Immigration monopolized a good part of his long speech, a sign that that card will continue to be played over the next few years. He also highlighted the “socialist” wave that, according to him, is being imposed by the Democrats. However, the core matter during the three-day conference in Florida was not immigration or socialism; it was which model of Republican would be able to win future elections.

Despite having been defeated, the New York real estate magnate received 74.2 million votes on Nov. 3, an 11 million increase from 2016, or one percentage point in relative terms. Nevertheless, if Trump’s control over the party and his base is evident, the reaction and repudiation he generates among Democrats is also evident.
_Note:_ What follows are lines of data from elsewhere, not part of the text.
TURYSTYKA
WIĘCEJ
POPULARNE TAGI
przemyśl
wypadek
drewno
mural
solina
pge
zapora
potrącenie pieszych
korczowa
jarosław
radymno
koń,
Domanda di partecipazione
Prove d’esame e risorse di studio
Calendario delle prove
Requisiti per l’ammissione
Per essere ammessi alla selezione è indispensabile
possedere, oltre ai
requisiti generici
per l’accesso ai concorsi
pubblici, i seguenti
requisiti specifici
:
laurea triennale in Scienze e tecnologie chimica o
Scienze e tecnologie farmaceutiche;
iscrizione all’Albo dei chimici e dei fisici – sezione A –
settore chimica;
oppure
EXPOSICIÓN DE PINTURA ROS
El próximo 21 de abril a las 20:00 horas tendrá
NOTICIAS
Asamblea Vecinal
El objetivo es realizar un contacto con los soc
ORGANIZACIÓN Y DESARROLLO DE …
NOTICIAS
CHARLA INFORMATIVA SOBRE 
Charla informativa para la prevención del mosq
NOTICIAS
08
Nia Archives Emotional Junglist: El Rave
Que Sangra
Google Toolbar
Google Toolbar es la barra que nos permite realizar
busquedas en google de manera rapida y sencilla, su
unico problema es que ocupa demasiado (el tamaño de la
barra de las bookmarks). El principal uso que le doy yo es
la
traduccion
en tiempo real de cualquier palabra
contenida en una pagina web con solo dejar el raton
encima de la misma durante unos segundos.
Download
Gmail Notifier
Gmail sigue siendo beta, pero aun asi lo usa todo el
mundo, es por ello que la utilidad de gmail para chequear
Within two years, and with Trump in the White House, the Republicans lost control of the House of Representatives, the Senate and the presidency. These are the two faces of the coin that Republican Party chiefs are considering when looking at the 2024 presidential election, and before that, the 2022 midterm elections.

Trump’s character was as omnipresent over those three days, and not only because of the golden sculpture that dominated photographs of the event, as was the absence of his adversaries and former allies. Many high-ranking Republicans did not attend, including former Vice President Mike Pence, senator and former presidential candidate Mitt Romney and Senate Republican leader Mitch McConnell. Also not present were media star Rep. Liz Cheney or Nikki Haley, the former U.S. ambassador to the U.N. There definitely weren’t any of the most relevant voices who distanced themselves from the former president, and in some cases even voted in favor of his impeachment and conviction. Those that participated and made speeches included his son Donald Jr., Donald Jr.’s girlfriend, Kimberly Guilfoyle, and a long list of allies who used the meet to praise Trump’s governmental feats and reiterate rumors of voter fraud.
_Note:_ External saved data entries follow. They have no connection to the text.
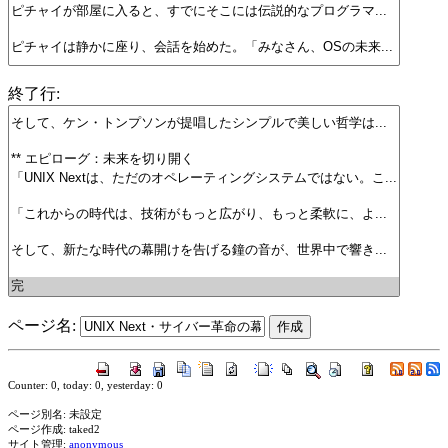
終了行:
ページ名:
Counter: 0, today: 0, yesterday: 0
ページ別名: 未設定
ページ作成: taked2
サイト管理:
anonymous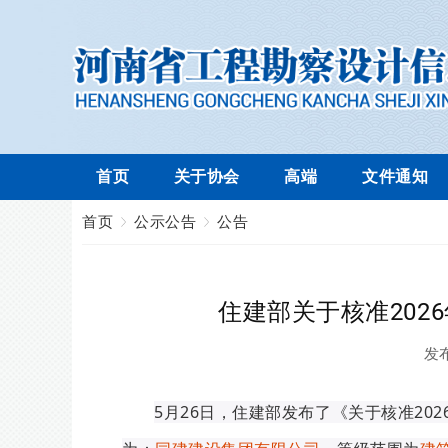
首页
关于协会
高端
文件通知
首页
公示公告
公告
住建部关于核准20
发
5月26日，住建部发布了《关于核准2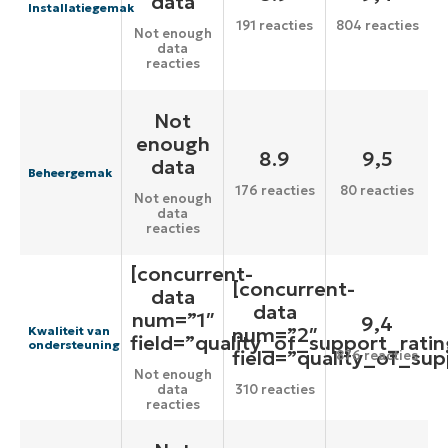
data
Installatiegemak
191 reacties
804 reacties
Not enough
data
reacties
Not
enough
8.9
9,5
data
Beheergemak
176 reacties
80 reacties
Not enough
data
reacties
[concurrent-
[concurrent-
data
data
num=”1″
9,4
num=”2″
Kwaliteit van
field=”quality_of_support_ratin
ondersteuning
field=”quality_of_sup
876 reacties
Not enough
data
310 reacties
reacties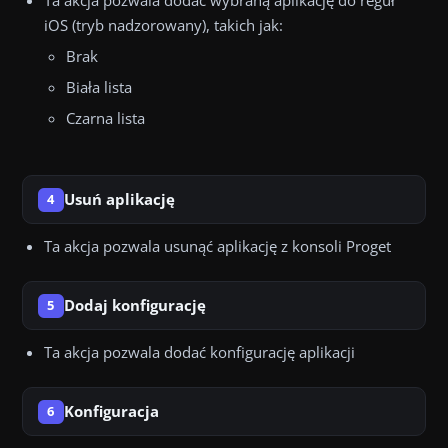
Ta akcja pozwala dodać wybraną aplikację do reguł
iOS (tryb nadzorowany), takich jak:
Brak
Biała lista
Czarna lista
Usuń aplikację
4
Ta akcja pozwala usunąć aplikację z konsoli Proget
Dodaj konfigurację
5
Ta akcja pozwala dodać konfigurację aplikacji
Konfiguracja
6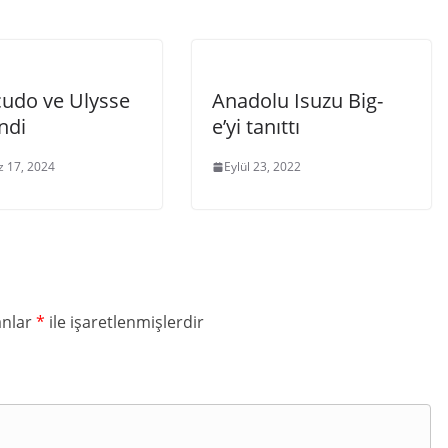
cudo ve Ulysse
Anadolu Isuzu Big-
ndi
e’yi tanıttı
 17, 2024
Eylül 23, 2022
anlar
*
ile işaretlenmişlerdir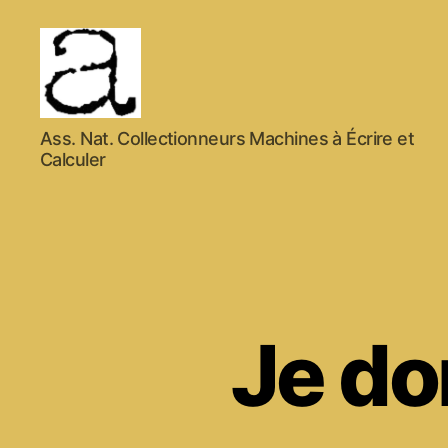
ANCMECA
Ass. Nat. Collectionneurs Machines à Écrire et
Calculer
Je d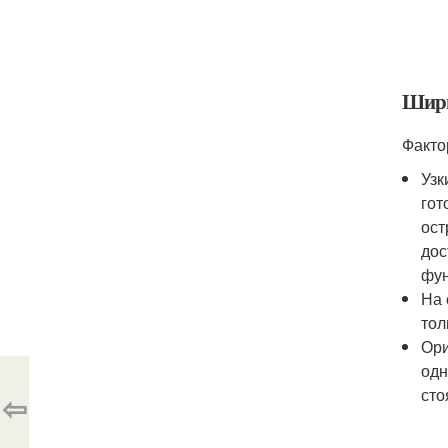
Шир
Факто
Узк
гот
ост
дос
фун
На 
тол
Ори
одн
сто
⇦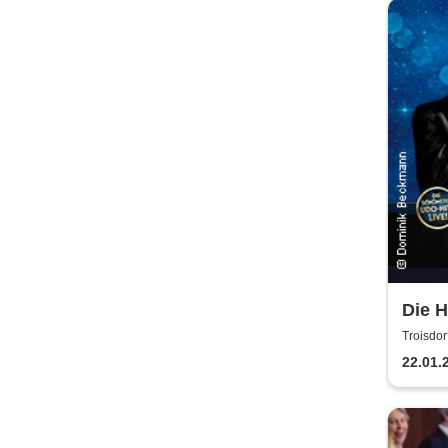
Die 
Jürge
Troisdor
Alex 
22.01.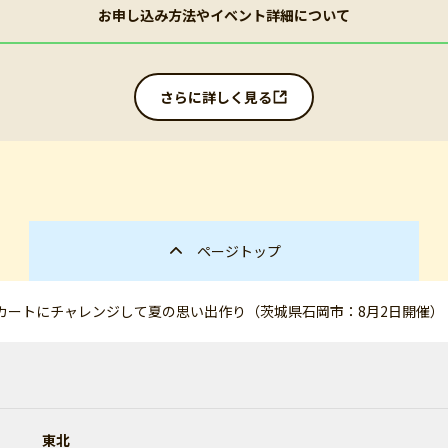
お申し込み方法やイベント詳細について
さらに詳しく見る
ページトップ
カートにチャレンジして夏の思い出作り（茨城県石岡市：8月2日開催）
東北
There has already been much discussion about Trump’s hypothetical return as a presidential candidate in 2024. He left the door open, and one way or another, has already decided he will be the dominant voice in the future, acting at least as a guardian of future candidates, and no potential newcomers will want to be his enemy. An eloquent display of his influence was seen in recent statements made by McConnell to the conservative Fox news channel. The veteran senator, one of the most powerful figures in the party, voted to acquit Trump during the impeachment trial, but criticized him over the bloody Capitol attack: “There is no question, none, that Trump is practically and morally responsible for provoking the events of the day,” he said on the day of the trial vote. Nevertheless, when asked on Friday if he would support Trump in the event he won the Republican primaries, McConnell answered, “absolutely.”
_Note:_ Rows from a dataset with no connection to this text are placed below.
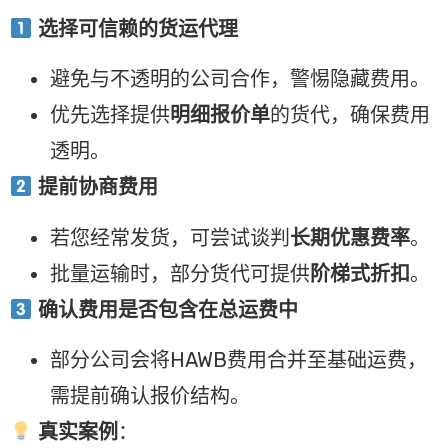
选择可信赖的货运代理
避免与不透明的公司合作，警惕隐藏费用。
优先选择提供
明细报价单
的货代，确保费用
透明。
提前协商费用
若您经常发货，可尝试谈判
长期优惠费率
。
批量运输时，部分货代可提供
阶梯式折扣
。
确认费用是否包含在总运费中
部分公司会将HAWB费用合并至基础运费，
需提前确认报价结构。
真实案例
：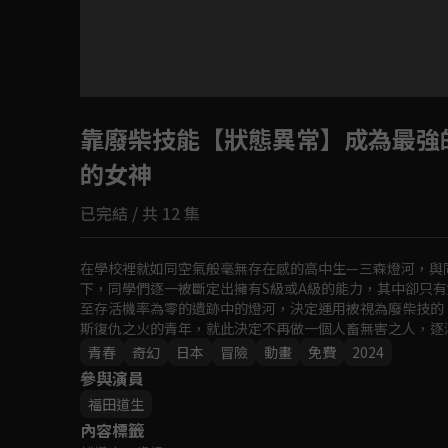
目前未允許這部影片在你所在的地區播放
靠廢柴技能【狀態異常】成為最強
如有不便請見諒
的女神
回首頁
已完結 / 共 12 集
在學校裡就如同空氣般毫無存在感的高中生—三森燈河，與
下，同學們逐一被斷定出擁有S級或A級的能力，其中卻只
至存活機率為零的遺跡中的燈河，決定運用被視為廢柴技的
斯復仇之火的青年，就此決定不再做一個人畜無害之人，逐
「開始吧，生存競爭」 
青春
奇幻
日本
冒險
動畫
免費
2024
參與演員
福田道生
內容標籤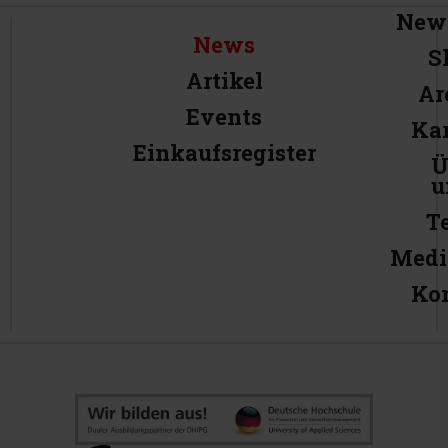
News
News
S
Artikel
Ar
Events
Kar
Einkaufsregister
Ü
u
T
Medi
Ko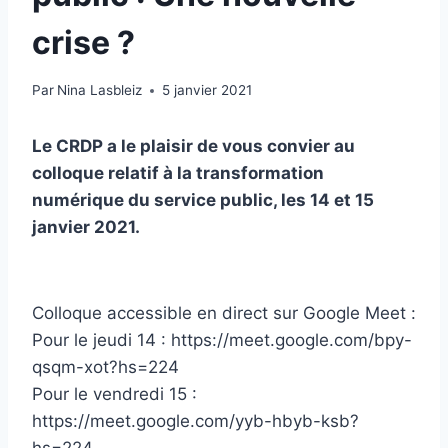
crise ?
Par
Nina Lasbleiz
5 janvier 2021
Le CRDP a le plaisir de vous convier au
colloque relatif à la transformation
numérique du service public, les 14 et 15
janvier 2021.
Colloque accessible en direct sur Google Meet :
Pour le jeudi 14 : https://meet.google.com/bpy-
qsqm-xot?hs=224
Pour le vendredi 15 :
https://meet.google.com/yyb-hbyb-ksb?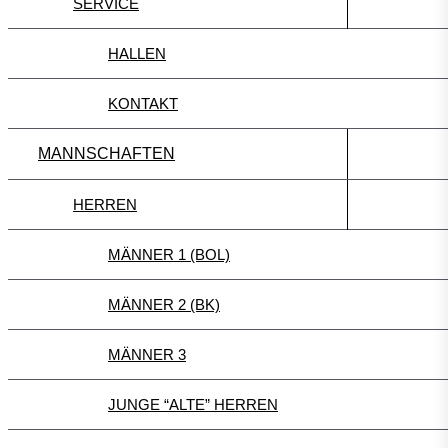
SERVICE
HALLEN
KONTAKT
MANNSCHAFTEN
HERREN
MÄNNER 1 (BOL)
MÄNNER 2 (BK)
MÄNNER 3
JUNGE “ALTE” HERREN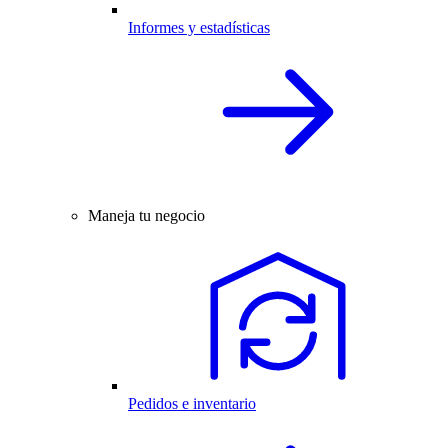
Informes y estadísticas
Maneja tu negocio
Pedidos e inventario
During the weeks Trump has spent at his Florida retreat since leaving the White House on Jan. 20, Republican Party Chairwoman Ronna McDaniel, South Carolina Sen. Lindsey Graham, one of his greatest allies in Congress, and a number of associates stopped by his Mar-a-Lago mansion. From his post-presidency office, Trump organized an entire structure with which he plans to launch a new political action committee, a vehicle used to generate funds, combined with the existing Save America PAC. “He likes how he’s been sought out recently by people who want his support. During the time I was there, up to 10 people called him asking for that,” Graham told The Washington Post.* The senator said that he mentioned to the president how his personal behavior and management of the pandemic hurt his position, but added that he could recover by facing real political debate over issues such as immigration. This Sunday was only an appetizer for what’s to come.

*Editor’s Note: This quotation, accurately translated, could not be verified.